The laccase may be one which is producible by a method comprising cultivating a host cell transformed with a recombinant DNA vector which carries a DNA sequence encoding said laccase as well as DNA sequences encoding functions permitting the expression of the DNA sequence encoding the laccase, in a culture medium under conditions permitting the expression of the laccase enzyme, and recovering the laccase from the culture.

Laccase activity may be determined from the oxidation of syringaldazin under aerobic conditions. The violet colour produced is measured spectrophotometrically at 530 nm.

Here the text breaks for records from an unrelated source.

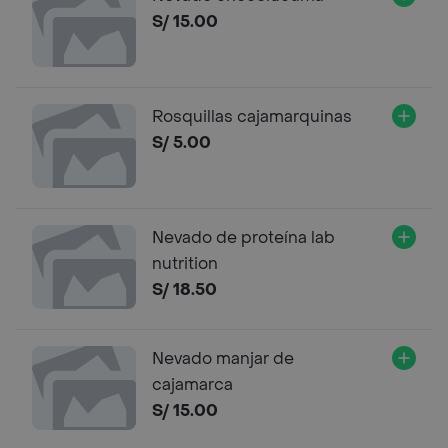
S/ 15.00
Rosquillas cajamarquinas
S/ 5.00
Nevado de proteína lab
nutrition
S/ 18.50
Nevado manjar de
cajamarca
S/ 15.00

The analytical conditions are 19 mM syringaldazine, 23 mM acetate buffer, pH 5.5, 30° C., 1 min. reaction time. 1 laccase unit (LACU) is the amount of enzyme that catalyses the conversion of 1.0 mmol syringaldazine per minute under these conditions.

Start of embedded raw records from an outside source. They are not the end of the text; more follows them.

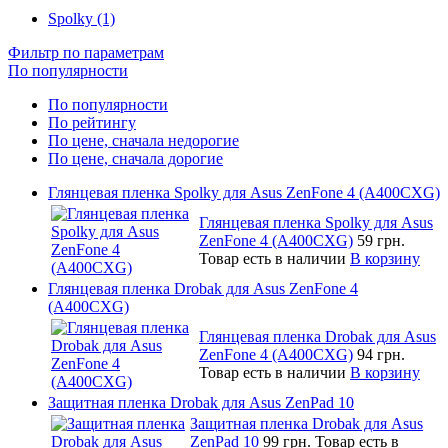
Spolky (1)
Фильтр по параметрам
По популярности
По популярности
По рейтингу
По цене, сначала недорогие
По цене, сначала дорогие
Глянцевая пленка Spolky для Asus ZenFone 4 (A400CXG)
Глянцевая пленка Spolky для Asus
ZenFone 4 (A400CXG)
59 грн.
Товар есть в наличии
В корзину
Глянцевая пленка Drobak для Asus ZenFone 4
(A400CXG)
Глянцевая пленка Drobak для Asus
ZenFone 4 (A400CXG)
94 грн.
Товар есть в наличии
В корзину
Защитная пленка Drobak для Asus ZenPad 10
Защитная пленка Drobak для Asus
ZenPad 10
99 грн.
Товар есть в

Laccase activity may further be assessed according to the process described in the examples, using an antibiotic as a substrate. Of course, one skilled in the art can adapt this process using different laccases, antibiotics or bacterial strains. In a particular embodiment, the process used to assess laccase activity implements an antibiotic selected in the group consisting of tetracycline, oxytetracycline, chlortetracycline, amoxicillin and imipenem.

Cellulase refers to a class of enzymes that catalyze the cellulolysis (or hydrolysis) of cellulose. Cellulases are mainly produced by fungi, bacteria, and protozoans However, there are also cellulases produced by other types of organisms such as plants and animals. The EC number for this group of enzymes is EC 3.2.1.4. The cellulase enzymes usable in the present invention are preferably from Trichoderma reesei. According to a particular embodiment of the invention, the cellulase is a Trichoderma reesei cellulase. Such a cellulase can be produced using a submerged fermentation of a selected strain. Representative cellulases commercially available are CX40L and CX53L cellulases marketed by Genencor.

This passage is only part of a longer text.